### EXERCISE MATERIAL:
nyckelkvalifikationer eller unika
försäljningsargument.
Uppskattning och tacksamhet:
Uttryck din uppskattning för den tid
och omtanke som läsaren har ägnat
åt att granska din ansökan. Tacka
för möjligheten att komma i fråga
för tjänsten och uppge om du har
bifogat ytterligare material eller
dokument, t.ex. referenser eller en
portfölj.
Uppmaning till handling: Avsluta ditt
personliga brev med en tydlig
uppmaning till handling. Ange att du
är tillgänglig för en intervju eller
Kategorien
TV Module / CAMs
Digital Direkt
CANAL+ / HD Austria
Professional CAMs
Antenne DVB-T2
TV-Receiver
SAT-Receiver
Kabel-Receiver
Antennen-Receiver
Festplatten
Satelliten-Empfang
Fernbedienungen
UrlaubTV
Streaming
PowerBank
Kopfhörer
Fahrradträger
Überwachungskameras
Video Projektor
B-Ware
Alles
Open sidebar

==

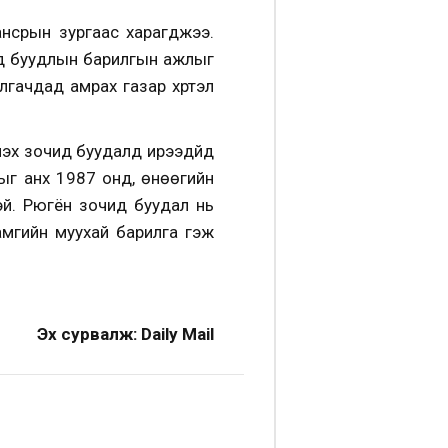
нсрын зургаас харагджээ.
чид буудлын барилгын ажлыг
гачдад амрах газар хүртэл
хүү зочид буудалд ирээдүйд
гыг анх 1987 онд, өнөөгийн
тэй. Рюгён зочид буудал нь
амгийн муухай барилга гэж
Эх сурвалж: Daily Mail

### PROBLEM TO WORK ON:
Transcribe the lines above between the line holding "хүү зочид буудалд ирээдүйд" and the line holding "Эх сурвалж: Daily Mail", inclusive, exactly as they stand and with nothing added.

### YOUR RESPONSE:
хүү зочид буудалд ирээдүйд
гыг анх 1987 онд, өнөөгийн
тэй. Рюгён зочид буудал нь
амгийн муухай барилга гэж
Эх сурвалж: Daily Mail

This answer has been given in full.